Ishirō Honda, 1954 (Japon)
Godzilla tient à la fois de King-Kong et de la bombe atomique. C’est en 1952 en effet que ressort sur les écrans d’une moitié du monde (celle qui est directement placée sous l’influence américaine) et dans un grand retentissement (car le succès est énorme) le King Kong de Schoedsack et Cooper (1933). La même année, les États-Unis se livrent en plein Pacifique, dans l’atoll d’Eniwetok, aux derniers essais de la bombe H. En 1953, c’est au tour de l’URSS de se doter de cette nouvelle arme nucléaire.
Godzilla, qui sort de son bain près des côtes de Honshu, est un mélange de tyrannosaure (la silhouette) et de stégosaure (les plaques dorsales). Il est également très inspiré du lézard géant d’Eugène Lourié, moins connu mais tout autant radioactif puisqu’il est le premier monstre de cinéma de l’ère atomique (Le monstre des temps perdus, 1953). En plus de sa force et son poids qui entraînent des destructions terribles dès lors qu’il pose une patte en ville, Godzilla possède aussi un souffle capable de tout embraser. La titanesque créature ne s’en prive d’ailleurs pas puisque toute la baie de Tokyo y passe. Lumière aveuglante, feu nucléaire, onde de choc et retombées radioactives : Godzilla reproduit ainsi à sa manière tout ce qui a pu caractériser les explosions nucléaires d’Hiroshima et de Nagasaki.

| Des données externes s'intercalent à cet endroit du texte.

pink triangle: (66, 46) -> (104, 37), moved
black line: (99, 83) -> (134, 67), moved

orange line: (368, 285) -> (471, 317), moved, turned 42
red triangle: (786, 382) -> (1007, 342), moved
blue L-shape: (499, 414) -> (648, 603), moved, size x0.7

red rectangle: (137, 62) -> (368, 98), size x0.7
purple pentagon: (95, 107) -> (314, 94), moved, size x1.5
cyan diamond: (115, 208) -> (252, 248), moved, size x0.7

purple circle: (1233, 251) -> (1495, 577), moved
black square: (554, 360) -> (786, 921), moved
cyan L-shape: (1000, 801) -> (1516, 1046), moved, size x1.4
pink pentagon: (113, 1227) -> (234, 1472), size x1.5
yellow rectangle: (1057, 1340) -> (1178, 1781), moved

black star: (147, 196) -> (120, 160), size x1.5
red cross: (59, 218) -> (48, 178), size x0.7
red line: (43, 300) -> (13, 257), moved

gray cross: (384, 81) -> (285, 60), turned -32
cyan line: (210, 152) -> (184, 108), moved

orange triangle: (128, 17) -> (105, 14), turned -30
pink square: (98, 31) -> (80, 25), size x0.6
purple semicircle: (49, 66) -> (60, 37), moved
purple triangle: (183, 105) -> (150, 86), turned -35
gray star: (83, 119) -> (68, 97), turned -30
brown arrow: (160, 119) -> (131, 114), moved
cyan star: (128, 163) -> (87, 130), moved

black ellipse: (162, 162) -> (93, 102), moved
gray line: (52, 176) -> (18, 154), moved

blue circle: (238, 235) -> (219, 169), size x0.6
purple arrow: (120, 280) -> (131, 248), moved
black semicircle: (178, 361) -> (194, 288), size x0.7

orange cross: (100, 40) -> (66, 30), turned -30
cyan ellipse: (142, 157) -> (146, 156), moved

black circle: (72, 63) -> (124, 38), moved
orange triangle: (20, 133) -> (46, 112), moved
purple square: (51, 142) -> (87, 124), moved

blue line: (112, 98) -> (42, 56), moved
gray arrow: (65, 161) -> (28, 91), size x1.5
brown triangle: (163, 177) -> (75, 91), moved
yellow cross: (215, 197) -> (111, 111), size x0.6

A propos du premier film d’Ishirō Honda, ce sont volontiers les mêmes anecdotes qui sont rapportées (sur le monstre, le costume et les effets spéciaux, son cri très bien trouvé par le compositeur Akira Ifukube*). Il est plus rare que soient évoquées les populations filmées par Honda. Pourtant, en dehors du contexte historique et des destructions en chaîne auxquelles on assiste, ce sont surtout ces populations qui rappellent l’horreur subie. Les marins sont pétrifiés lorsque le monstre se réveille. La communauté de pêcheurs, désemparée, se raccroche aux dieux et aux croyances anciennes (le sacrifice d’une vierge au dragon des mers). Dans les rues de la capitale, les citadins affolés sont filmés en plongée et réduits à l’état de fourmis. Dans Tokyo devenue brasier gigantesque, acculée, une mère embrasse ses enfants et leur dit qu’ils vont maintenant rejoindre leur père (on le suppose alors mort à la guerre). Le regard des populations qui expriment leur désarroi, leur terreur et leur totale impuissance, fait autant que le reste resurgir le traumatisme nucléaire. En outre, les axes de communications sont détruits (port, ponts, voies ferrées), ainsi que l’antenne radio sur laquelle les commentateurs périssent micro en main. L’isolement insulaire est total et les Japonais sont laissés désespérément seuls face au monstre. Un monstre qu’ils n’ont pas créés mais qui porte nécessairement en lui les choix des politiques passées (militaristes, nationalistes, impérialistes). Honda, toutefois, et on peut le regretter, ne se livre à aucune critique du Japon des deux ou trois décennies qui précèdent.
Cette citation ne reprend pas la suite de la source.